There is no doubting Guptill’s credentials as a white ball player. He has proved time and again that he is one of the best openers in his country in limited-overs cricket.
His spectacular double hundred against the Windies in the 2015 World Cup is one innings etched into the memory of every Kiwi fan. But that does not, or should not, be defining criteria to select him for Test matches, where his technique has been heavily exposed.
Among his weaknesses, the troubles against the swinging ball itself rules him out as a Test opener. Any good Test opener should be able to leave well and play the swinging ball on merit.
Guptill has failed miserably in this regard, managing to be dismissed off such balls even in sub-continental conditions. Like Australian all-rounder, Shane Watson, his tendency to push the front foot with a long stride outside makes him a heavy leg before wicket candidate, especially when that new ball is talking.
The tendency to attack, that comes naturally to Guptill is actually fine. But only if he uses it well, like Virender Sehwag or David Warner, who are admirable attacking Test batsmen. But Guptill has tended to chase wide balls or slog sweep spinners without really punishing the loose balls. His tendency to attack anything wide is putting him in big trouble as a Test batsman.

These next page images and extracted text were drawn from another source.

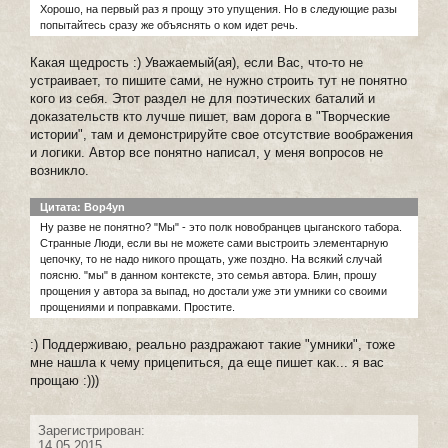
Хорошо, на первый раз я прощу это упущения. Но в следующие разы
попытайтесь сразу же объяснять о ком идет речь.
Какая щедрость :) Уважаемый(ая), если Вас, что-то не
устраивает, то пишите сами, не нужно строить тут не понятно
кого из себя. Этот раздел не для поэтических баталий и
доказательств кто лучше пишет, вам дорога в "Творческие
истории", там и демонстрируйте свое отсутствие воображения
и логики. Автор все понятно написал, у меня вопросов не
возникло.
Цитата: Bop4yn
Ну разве не понятно? "Мы" - это полк новобранцев цыганского табора.
Странные Люди, если вы не можете сами выстроить элементарную
цепочку, то не надо никого прощать, уже поздно. На всякий случай
поясню. "мы" в данном контексте, это семья автора. Блин, прошу
прощения у автора за выпад, но достали уже эти умники со своими
прощениями и поправками. Простите.
:) Поддерживаю, реально раздражают такие "умники", тоже
мне нашла к чему прицепиться, да еще пишет как... я вас
прощаю :)))
Зарегистрирован:
14.05.2015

Comparison with replacements
Guptill’s First Class record also fades in comparison to some of the contenders for that opening spot in the Test team. He has a First Class average of 36.14 with 11 centuries in 100 first class games. His Test record pales further, with an average of 28.89 in 46 Tests with just three hundreds.
Luke Ronchi, considered as the backup opener on this tour to India, averages 39.8 in 94 First Class games with 15 hundreds. That he has plied half of his career in tougher conditions in Australia augers well for Ronchi, though his age does not.
Jeet Raval, the Indian-born opener from Central Districts, was picked for the tour to Zimbabwe and South Africa, but was dropped without getting a game. He averages 43.85 in First Class cricket with 14 hundreds to his name already.
Bharat Popli, another Indian-born batsman has had a stellar season in domestic cricket, finishing as the highest run scorer in the 2015/16 Plunket Shield. He averages 49.83 in 20 First Class games with three centuries.
Jeet Raval is 28 already and if New Zealand want to try him, this is the right time. Guptill’s woeful Test records aside, his deficiencies against the swinging ball, makes him a poor candidate to open with, in Tests.
Raval is an enterprising opener, with a strong technique. Having toured with the Kiwi Test team in the African safari, it is only fair that he gets a run in the team ahead of a failed experiment in Guptill.